PromQL ignores metric types and focuses on expression types. Functions require specific expression types (e.g., rate() needs a range vector and returns an instant vector).
Possible expression types:
String : used rarely as function arguments.
Scalar : a single numeric value without dimensions.
Instant vector : a set of time‑series samples sharing the same timestamp.
Range vector : a set of time‑series samples over a time range, produced by range selectors or sub‑queries.
Example of instant vector data:
node_cpu_seconds_total{cpu="0", mode="idle"} → 19165078.75 @ timestamp_1
node_cpu_seconds_total{cpu="0", mode="system"} → 381598.72 @ timestamp_1
node_cpu_seconds_total{cpu="0", mode="user"} → 23211630.97 @ timestamp_1Example of range vector data:
node_cpu_seconds_total{cpu="0", mode="idle"} → 19165078.75 @ t1, 19165136.3 @ t2, 19165167.72 @ t3
node_cpu_seconds_total{cpu="0", mode="system"} → 381598.72 @ t1, 381599.98 @ t2, 381600.58 @ t3
node_cpu_seconds_total{cpu="0", mode="user"} → 23211630.97 @ t1, 23211711.34 @ t2, 23211748.64 @ t3Metric type matters for function compatibility (e.g., histogram_quantile() works only with histograms, rate() with counters), but PromQL itself does not enforce it.
3. How time enters: instant vs. range queries
PromQL references time only relatively (e.g., [5m]).
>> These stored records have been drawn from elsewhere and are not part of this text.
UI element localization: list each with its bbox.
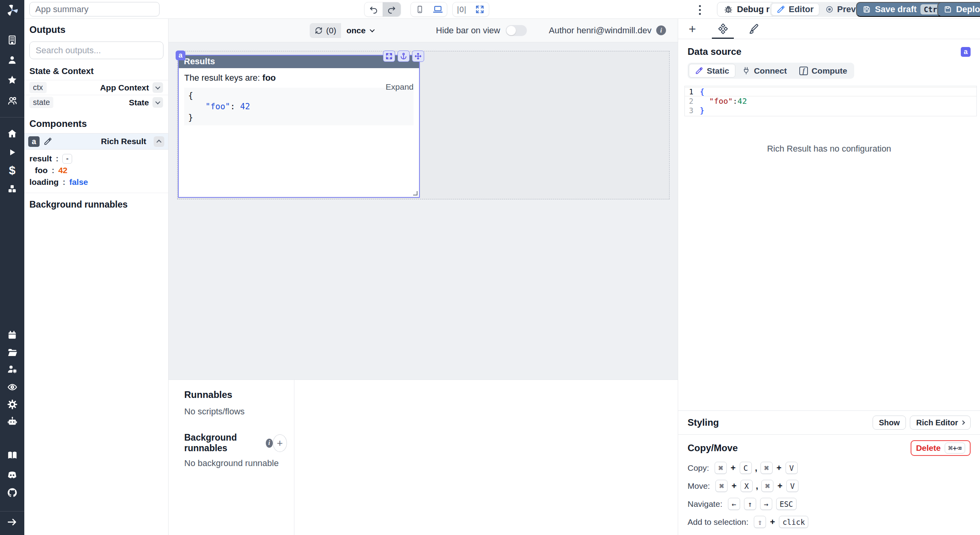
windmill-logo-icon[interactable] — [4, 2, 20, 18]
app-summary-input[interactable] — [29, 2, 160, 16]
delete-button[interactable]: Delete ⌘+⌫ — [911, 440, 971, 456]
discord-icon[interactable] — [4, 467, 20, 483]
resize-handle[interactable] — [413, 191, 417, 195]
redo-button[interactable] — [383, 2, 401, 16]
robot-icon[interactable] — [4, 413, 20, 429]
expand-arrows-icon — [475, 5, 485, 14]
boxes-icon[interactable] — [4, 181, 20, 197]
chevron-right-icon — [960, 420, 965, 425]
json-code-editor[interactable]: 1 { 2 "foo": 42 3 } — [684, 86, 977, 116]
tree-row-result[interactable]: result : - — [29, 153, 163, 164]
component-toolbar — [383, 51, 424, 62]
info-icon[interactable]: i — [266, 439, 273, 448]
device-toggle-group — [410, 2, 447, 17]
output-row-ctx[interactable]: ctx App Context — [24, 80, 168, 95]
editor-mode-button[interactable]: Editor — [771, 3, 819, 16]
building-icon[interactable] — [4, 32, 20, 48]
component-anchor-button[interactable] — [397, 51, 410, 62]
app-canvas: (0) once Hide bar on view Author henri@w… — [169, 19, 678, 535]
state-expand-button[interactable] — [152, 97, 163, 108]
left-nav-rail: $ — [0, 0, 24, 535]
canvas-body[interactable]: a Results The result keys are: foo Expan… — [169, 42, 678, 380]
tree-row-foo[interactable]: foo : 42 — [29, 164, 163, 176]
hide-bar-label: Hide bar on view — [436, 25, 500, 36]
github-icon[interactable] — [4, 485, 20, 501]
shortcut-row-navigate: Navigate: ← ↑ → ESC — [688, 498, 971, 510]
settings-gear-icon[interactable] — [4, 396, 20, 412]
info-icon[interactable]: i — [656, 25, 666, 35]
ctx-expand-button[interactable] — [152, 82, 163, 93]
tab-insert-component[interactable]: + — [681, 19, 703, 39]
eye-icon[interactable] — [4, 379, 20, 395]
output-row-state[interactable]: state State — [24, 95, 168, 110]
key-cmd: ⌘ — [715, 480, 728, 492]
state-value: State — [129, 98, 149, 107]
edit-pencil-icon[interactable] — [44, 137, 52, 146]
folder-icon[interactable] — [4, 344, 20, 360]
user-icon[interactable] — [4, 52, 20, 68]
user-cog-icon[interactable] — [4, 361, 20, 377]
mobile-icon — [416, 5, 424, 14]
search-outputs-input[interactable] — [29, 42, 163, 59]
fullscreen-button[interactable] — [471, 2, 489, 16]
styling-show-button[interactable]: Show — [873, 416, 906, 430]
expand-link[interactable]: Expand — [386, 82, 414, 92]
author-info: Author henri@windmill.dev i — [549, 25, 666, 36]
book-icon[interactable] — [4, 447, 20, 463]
compute-tab[interactable]: f Compute — [793, 64, 853, 78]
arrow-right-icon[interactable] — [4, 514, 20, 530]
add-background-runnable-button[interactable]: + — [273, 434, 287, 452]
deploy-button[interactable]: Deploy — [937, 2, 980, 17]
editor-line-3[interactable]: 3 } — [685, 106, 976, 115]
refresh-interval-dropdown[interactable]: once — [341, 26, 379, 35]
rich-editor-button[interactable]: Rich Editor — [910, 416, 971, 430]
editor-mode-label: Editor — [789, 4, 814, 14]
component-collapse-button[interactable] — [154, 136, 164, 147]
settings-panel: + Data source a Static Connect f Compute… — [678, 19, 980, 535]
move-icon — [414, 52, 422, 60]
refresh-button[interactable]: (0) — [310, 23, 341, 38]
result-json: { "foo": 42 } — [184, 88, 414, 125]
component-move-button[interactable] — [412, 51, 424, 62]
component-diamonds-icon — [718, 23, 728, 34]
undo-button[interactable] — [365, 2, 383, 16]
key-x: X — [740, 480, 753, 492]
component-a-tag[interactable]: a — [176, 51, 185, 60]
copy-move-title: Copy/Move — [688, 443, 738, 454]
component-title: Results — [184, 56, 215, 67]
play-icon[interactable] — [4, 145, 20, 160]
hide-bar-toggle[interactable] — [506, 25, 527, 36]
star-icon[interactable] — [4, 72, 20, 88]
anchor-icon — [400, 52, 407, 60]
paintbrush-icon — [748, 23, 759, 34]
home-icon[interactable] — [4, 126, 20, 141]
chevron-down-icon — [155, 85, 160, 90]
pencil-icon — [695, 67, 703, 75]
redo-icon — [387, 5, 396, 14]
runnables-column: Runnables No scripts/flows Background ru… — [169, 380, 294, 535]
editor-line-2[interactable]: 2 "foo": 42 — [685, 96, 976, 106]
connect-tab[interactable]: Connect — [736, 64, 793, 78]
tab-styling[interactable] — [742, 19, 764, 39]
bug-icon — [724, 5, 733, 14]
tab-component-settings[interactable] — [712, 19, 734, 39]
component-expand-button[interactable] — [383, 51, 395, 62]
collapse-result-button[interactable]: - — [62, 154, 72, 164]
rich-result-component[interactable]: Results The result keys are: foo Expand … — [178, 55, 420, 198]
settings-tabs: + — [678, 19, 980, 39]
dollar-icon[interactable]: $ — [4, 163, 20, 178]
refresh-icon — [314, 26, 323, 35]
background-runnables-title: Background runnables — [29, 199, 163, 210]
component-row-a[interactable]: a Rich Result — [24, 133, 168, 150]
static-tab[interactable]: Static — [689, 64, 735, 78]
calendar-icon[interactable] — [4, 327, 20, 343]
tree-row-loading[interactable]: loading : false — [29, 176, 163, 188]
editor-line-1[interactable]: 1 { — [685, 87, 976, 96]
center-align-button[interactable]: |0| — [453, 2, 471, 16]
more-menu-button[interactable] — [695, 4, 704, 16]
component-id-badge: a — [28, 136, 40, 147]
mobile-view-button[interactable] — [411, 2, 429, 16]
desktop-view-button[interactable] — [429, 2, 447, 16]
user-group-icon[interactable] — [4, 93, 20, 108]
compute-tab-label: Compute — [811, 66, 847, 76]
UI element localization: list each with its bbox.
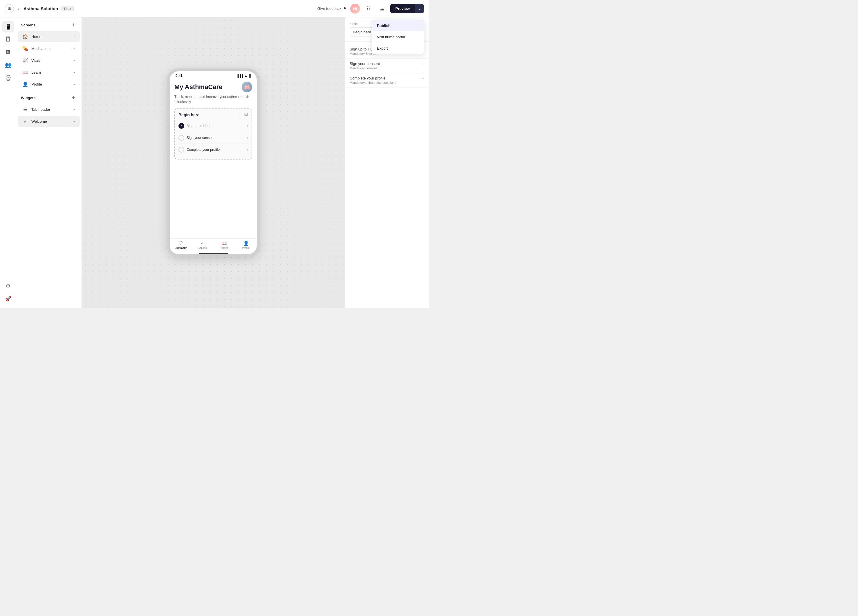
articles-icon: 📖 bbox=[221, 241, 227, 246]
sidebar-icon-settings[interactable]: ⚙ bbox=[2, 280, 14, 292]
phone-widget-item-profile[interactable]: Complete your profile › bbox=[179, 144, 248, 155]
phone-nav-profile[interactable]: 👤 Profile bbox=[235, 241, 257, 250]
main-content: 📱 🗄 🖼 👥 ⌚ ⚙ 🚀 Screens + 🏠 Home ··· 💊 Med… bbox=[0, 17, 429, 308]
consent-check-icon bbox=[179, 135, 184, 141]
battery-icon: ▓ bbox=[249, 74, 251, 78]
sidebar-item-profile[interactable]: 👤 Profile ··· bbox=[18, 79, 80, 90]
sidebar-item-medications[interactable]: 💊 Medications ··· bbox=[18, 43, 80, 54]
draft-badge: Draft bbox=[62, 6, 74, 11]
vitals-icon: 📈 bbox=[22, 58, 28, 63]
topbar: ⊕ ∨ Asthma Solution Draft Give feedback … bbox=[0, 0, 429, 17]
cloud-icon[interactable]: ☁ bbox=[377, 4, 387, 14]
screens-title: Screens bbox=[21, 23, 36, 27]
phone-time: 9:41 bbox=[176, 74, 182, 78]
phone-app-title: My AsthmaCare bbox=[174, 83, 222, 91]
actions-icon: ✓ bbox=[201, 241, 204, 246]
phone-status-bar: 9:41 ▐▐▐ ▲ ▓ bbox=[170, 71, 257, 79]
app-logo[interactable]: ⊕ bbox=[5, 4, 14, 13]
avatar[interactable]: Hi bbox=[350, 4, 360, 14]
signup-label: Sign up to Huma bbox=[187, 124, 212, 128]
export-menu-item[interactable]: Export bbox=[372, 43, 424, 54]
sidebar-icon-rocket[interactable]: 🚀 bbox=[2, 293, 14, 304]
signup-chevron-icon: › bbox=[247, 124, 248, 128]
canvas[interactable]: 9:41 ▐▐▐ ▲ ▓ My AsthmaCare 🫁 Track, mana… bbox=[82, 17, 345, 308]
publish-menu-item[interactable]: Publish bbox=[372, 20, 424, 31]
phone-mockup: 9:41 ▐▐▐ ▲ ▓ My AsthmaCare 🫁 Track, mana… bbox=[167, 68, 260, 257]
add-screen-button[interactable]: + bbox=[70, 22, 77, 28]
app-logo-icon: 🫁 bbox=[244, 84, 250, 90]
feedback-flag-icon: ⚑ bbox=[343, 6, 347, 11]
home-label: Home bbox=[31, 34, 68, 39]
complete-profile-title: Complete your profile bbox=[350, 76, 419, 80]
profile-dots-button[interactable]: ··· bbox=[71, 82, 76, 87]
sidebar-icon-watch[interactable]: ⌚ bbox=[2, 72, 14, 84]
right-panel: * Title Sign up to Huma Mandatory Sign u… bbox=[345, 17, 429, 308]
grid-icon[interactable]: ⠿ bbox=[364, 4, 373, 14]
preview-button[interactable]: Preview bbox=[390, 4, 415, 13]
profile-check-icon bbox=[179, 147, 184, 152]
nav-profile-icon: 👤 bbox=[243, 241, 249, 246]
preview-chevron-button[interactable]: ⌄ bbox=[415, 4, 424, 13]
progress-circle-icon: ◌ bbox=[239, 113, 242, 117]
complete-profile-item-dots[interactable]: ··· bbox=[419, 76, 424, 81]
phone-widget-item-consent[interactable]: Sign your consent › bbox=[179, 132, 248, 144]
feedback-label: Give feedback bbox=[317, 6, 342, 11]
profile-label: Profile bbox=[31, 82, 68, 87]
sidebar-icon-image[interactable]: 🖼 bbox=[2, 47, 14, 58]
phone-widget-item-signup[interactable]: ✓ Sign up to Huma › bbox=[179, 120, 248, 132]
visit-huma-portal-menu-item[interactable]: Visit huma portal bbox=[372, 31, 424, 43]
home-dots-button[interactable]: ··· bbox=[71, 34, 76, 39]
tab-header-icon: ☰ bbox=[22, 107, 28, 112]
tab-header-dots-button[interactable]: ··· bbox=[71, 107, 76, 112]
sidebar-icon-phone[interactable]: 📱 bbox=[2, 21, 14, 33]
icon-sidebar: 📱 🗄 🖼 👥 ⌚ ⚙ 🚀 bbox=[0, 17, 16, 308]
medications-dots-button[interactable]: ··· bbox=[71, 46, 76, 51]
phone-nav-summary[interactable]: ♡ Summary bbox=[170, 241, 191, 250]
phone-widget: Begin here ◌ 1/3 ✓ Sign up to Huma › bbox=[174, 109, 252, 160]
phone-nav-articles[interactable]: 📖 Articles bbox=[213, 241, 235, 250]
screens-section-header: Screens + bbox=[16, 17, 82, 31]
widgets-section-header: Widgets + bbox=[16, 90, 82, 104]
topbar-chevron-icon[interactable]: ∨ bbox=[17, 7, 20, 11]
wifi-icon: ▲ bbox=[244, 74, 247, 78]
right-list-item-consent[interactable]: Sign your consent Mandatory consent ··· bbox=[345, 59, 429, 73]
add-widget-button[interactable]: + bbox=[70, 94, 77, 101]
sidebar-icon-users[interactable]: 👥 bbox=[2, 59, 14, 71]
left-panel: Screens + 🏠 Home ··· 💊 Medications ··· 📈… bbox=[16, 17, 82, 308]
learn-icon: 📖 bbox=[22, 70, 28, 75]
consent-item-dots[interactable]: ··· bbox=[419, 62, 424, 67]
home-icon: 🏠 bbox=[22, 34, 28, 39]
avatar-label: Hi bbox=[353, 6, 357, 11]
logo-icon: ⊕ bbox=[8, 6, 11, 11]
actions-label: Actions bbox=[198, 247, 207, 250]
medications-label: Medications bbox=[31, 47, 68, 51]
phone-subtitle: Track, manage, and improve your asthma h… bbox=[174, 95, 252, 104]
widget-title: Begin here bbox=[179, 113, 199, 117]
learn-dots-button[interactable]: ··· bbox=[71, 70, 76, 75]
sidebar-item-vitals[interactable]: 📈 Vitals ··· bbox=[18, 55, 80, 66]
welcome-dots-button[interactable]: ··· bbox=[71, 119, 76, 124]
vitals-dots-button[interactable]: ··· bbox=[71, 58, 76, 63]
consent-chevron-icon: › bbox=[247, 136, 248, 140]
widgets-title: Widgets bbox=[21, 96, 36, 100]
welcome-label: Welcome bbox=[31, 119, 68, 124]
complete-profile-subtitle: Mandatory onboarding questions bbox=[350, 81, 419, 84]
sidebar-item-welcome[interactable]: ✓ Welcome ··· bbox=[18, 116, 80, 127]
right-list-item-complete-profile[interactable]: Complete your profile Mandatory onboardi… bbox=[345, 73, 429, 88]
home-bar bbox=[199, 253, 228, 254]
profile-icon: 👤 bbox=[22, 82, 28, 87]
sidebar-icon-database[interactable]: 🗄 bbox=[2, 34, 14, 45]
sidebar-item-tab-header[interactable]: ☰ Tab header ··· bbox=[18, 104, 80, 115]
profile-chevron-icon: › bbox=[247, 147, 248, 152]
phone-app-header: My AsthmaCare 🫁 bbox=[174, 82, 252, 92]
phone-bottom-nav: ♡ Summary ✓ Actions 📖 Articles 👤 Profile bbox=[170, 238, 257, 252]
sidebar-item-home[interactable]: 🏠 Home ··· bbox=[18, 31, 80, 42]
widget-header: Begin here ◌ 1/3 bbox=[179, 113, 248, 117]
phone-nav-actions[interactable]: ✓ Actions bbox=[191, 241, 213, 250]
give-feedback-button[interactable]: Give feedback ⚑ bbox=[317, 6, 347, 11]
vitals-label: Vitals bbox=[31, 58, 68, 63]
consent-label: Sign your consent bbox=[187, 136, 214, 140]
phone-app-logo: 🫁 bbox=[242, 82, 252, 92]
tab-header-label: Tab header bbox=[31, 107, 68, 112]
sidebar-item-learn[interactable]: 📖 Learn ··· bbox=[18, 67, 80, 78]
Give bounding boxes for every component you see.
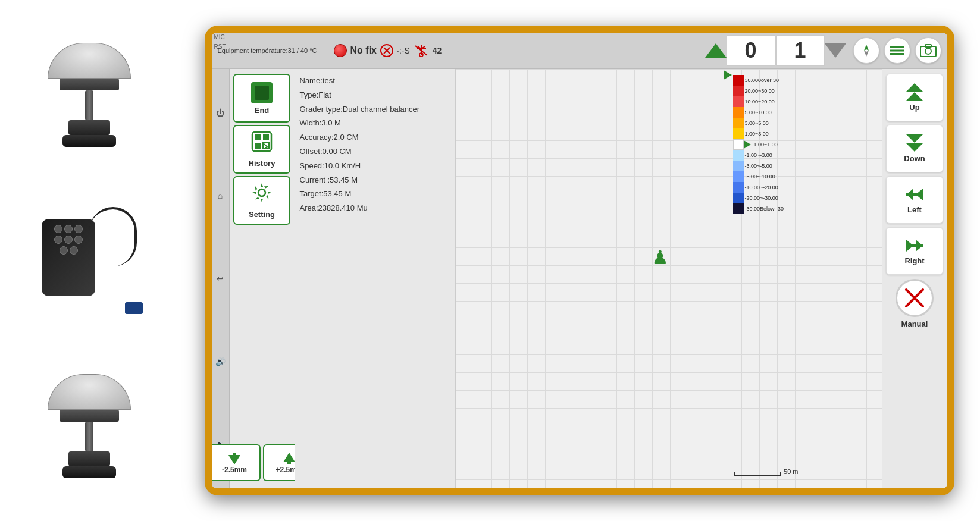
- info-offset: Offset:0.00 CM: [300, 146, 450, 158]
- scale-row-12: -30.00Below -30: [733, 203, 804, 214]
- equipment-column: [0, 0, 179, 521]
- history-button[interactable]: History: [233, 125, 290, 174]
- scale-color-3: [733, 107, 744, 118]
- right-label: Right: [904, 256, 924, 265]
- svg-rect-20: [255, 143, 261, 149]
- nav-icon-button[interactable]: [853, 37, 879, 64]
- up-arrow-1: [906, 83, 923, 92]
- end-label: End: [255, 106, 270, 115]
- left-button[interactable]: Left: [886, 176, 943, 224]
- dome-foot: [62, 135, 116, 147]
- mic-label: MIC: [214, 34, 225, 40]
- compass-icon: [859, 43, 873, 58]
- no-fix-indicator: [334, 44, 347, 57]
- scale-color-10: [733, 182, 744, 193]
- info-panel: Name:test Type:Flat Grader type:Dual cha…: [295, 69, 456, 488]
- scale-color-12: [733, 203, 744, 214]
- rst-label: RST: [214, 43, 226, 50]
- sidebar-vol-up-icon[interactable]: 🔊: [213, 354, 227, 369]
- dome-mount: [68, 120, 110, 135]
- svg-rect-19: [263, 134, 269, 140]
- end-button[interactable]: End: [233, 74, 290, 123]
- remote-btn-4: [54, 236, 62, 244]
- color-scale: 30.000over 3020.00~30.0010.00~20.005.00~…: [733, 75, 804, 214]
- end-icon: [251, 82, 273, 103]
- hamburger-icon: [890, 46, 904, 55]
- info-area: Area:23828.410 Mu: [300, 202, 450, 215]
- scale-label-11: -20.00~-30.00: [745, 195, 778, 201]
- scale-row-11: -20.00~-30.00: [733, 193, 804, 203]
- scale-row-4: 3.00~5.00: [733, 118, 804, 128]
- up-arrow-2: [906, 92, 923, 101]
- scale-row-5: 1.00~3.00: [733, 128, 804, 139]
- minus-label: -2.5mm: [222, 466, 247, 474]
- camera-icon: [920, 43, 937, 58]
- dome-base: [60, 79, 119, 90]
- scale-row-9: -5.00~-10.00: [733, 171, 804, 182]
- scale-row-10: -10.00~-20.00: [733, 182, 804, 193]
- down-arrow-2: [906, 143, 923, 152]
- scale-text: 50 m: [784, 468, 798, 475]
- tablet-screen: MIC RST Equipment température:31 / 40 °C…: [212, 33, 947, 488]
- menu-icon-button[interactable]: [884, 37, 910, 64]
- svg-rect-13: [890, 53, 904, 55]
- svg-marker-27: [283, 453, 295, 462]
- counter-up-arrow[interactable]: [705, 43, 727, 58]
- remote-connector: [125, 302, 143, 314]
- info-grader-type: Grader type:Dual channel balancer: [300, 103, 450, 116]
- remote-btn-1: [54, 225, 62, 233]
- svg-rect-31: [906, 193, 923, 196]
- manual-button[interactable]: Manual: [886, 278, 943, 328]
- scale-color-4: [733, 118, 744, 128]
- scale-color-5: [733, 128, 744, 139]
- remote-btn-3: [74, 225, 83, 233]
- scale-current-indicator: [744, 140, 751, 149]
- left-panel: End: [230, 69, 295, 488]
- scale-line: [734, 472, 781, 476]
- scale-label-9: -5.00~-10.00: [745, 174, 775, 180]
- end-inner: [255, 86, 269, 100]
- grid-overlay: [456, 69, 882, 488]
- remote-btn-2: [64, 225, 73, 233]
- setting-button[interactable]: Setting: [233, 176, 290, 225]
- svg-point-15: [925, 48, 931, 54]
- gps-antenna-bottom: [18, 358, 161, 495]
- status-right-icons: [853, 37, 941, 64]
- right-arrows-icon: [904, 237, 925, 254]
- down-arrows: [906, 134, 923, 152]
- svg-rect-34: [906, 244, 923, 247]
- x-cancel-icon: [901, 285, 928, 311]
- remote-controller: [18, 192, 161, 329]
- scale-label-7: -1.00~-3.00: [745, 152, 772, 158]
- history-svg: [251, 131, 273, 152]
- sidebar-power-icon[interactable]: ⏻: [213, 106, 227, 120]
- scale-label-2: 10.00~20.00: [745, 99, 775, 105]
- temp-text: Equipment température:31 / 40 °C: [218, 47, 317, 54]
- dome-stem-2: [85, 422, 93, 451]
- camera-icon-button[interactable]: [915, 37, 941, 64]
- up-button[interactable]: Up: [886, 74, 943, 121]
- right-button[interactable]: Right: [886, 227, 943, 275]
- scale-bar: 50 m: [734, 468, 798, 476]
- dome-top: [48, 43, 131, 79]
- scale-color-0: [733, 75, 744, 86]
- scale-row-2: 10.00~20.00: [733, 96, 804, 107]
- sidebar-home-icon[interactable]: ⌂: [213, 189, 227, 203]
- scale-color-1: [733, 86, 744, 96]
- right-controls: Up Down: [882, 69, 947, 488]
- dome-top-2: [48, 374, 131, 410]
- down-arrow-1: [906, 134, 923, 143]
- down-button[interactable]: Down: [886, 125, 943, 172]
- minus-adjust-button[interactable]: -2.5mm: [212, 444, 261, 481]
- scale-row-3: 5.00~10.00: [733, 107, 804, 118]
- info-target: Target:53.45 M: [300, 188, 450, 200]
- counter-down-arrow[interactable]: [825, 43, 846, 58]
- scale-label-0: 30.000over 30: [745, 77, 779, 83]
- scale-arrow: [724, 70, 732, 80]
- tractor-icon: ♟: [652, 246, 669, 269]
- main-container: MIC RST Equipment température:31 / 40 °C…: [0, 0, 980, 521]
- sidebar-back-icon[interactable]: ↩: [213, 271, 227, 285]
- left-arrows-icon: [904, 186, 925, 203]
- minus-arrow-icon: [226, 451, 243, 466]
- no-fix-label: No fix: [350, 45, 377, 56]
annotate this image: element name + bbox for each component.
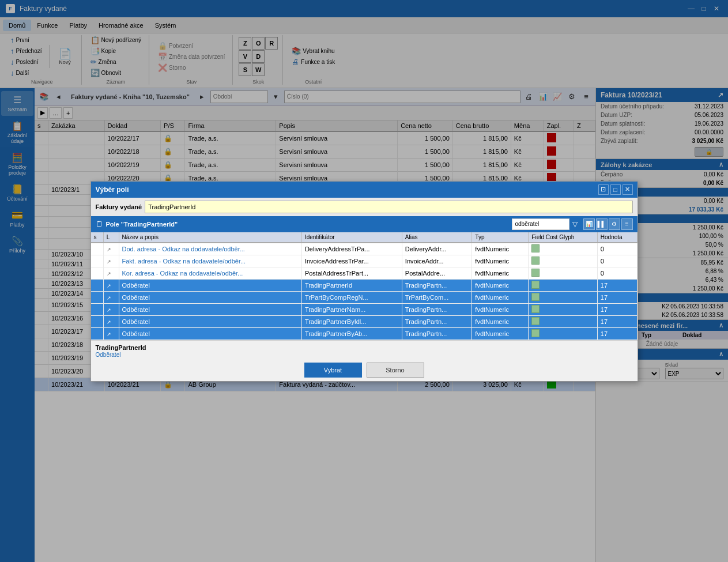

Absolute time ranges and timestamps are supplied via the Prometheus query API.
3.1 Instant queries
Used for table‑like views showing results at a single evaluation timestamp. Parameters: the PromQL expression and the evaluation timestamp. The expression is evaluated at that timestamp, and any selector can look back within the specified range.
Instant queries return any valid expression type (string, scalar, instant vector, or range vector).
3.2 Range queries
Used for graphs to display results over a time interval. Parameters: expression, start time, end time, and step interval. Each step evaluates the expression as an instant query, and the results are concatenated into a range vector.
Range queries always return a range vector, even if the underlying expression is a scalar or instant vector.
Understanding these concepts gives a clearer picture of PromQL’s overall structure, type checking (or lack thereof), and how queries are parsed and evaluated.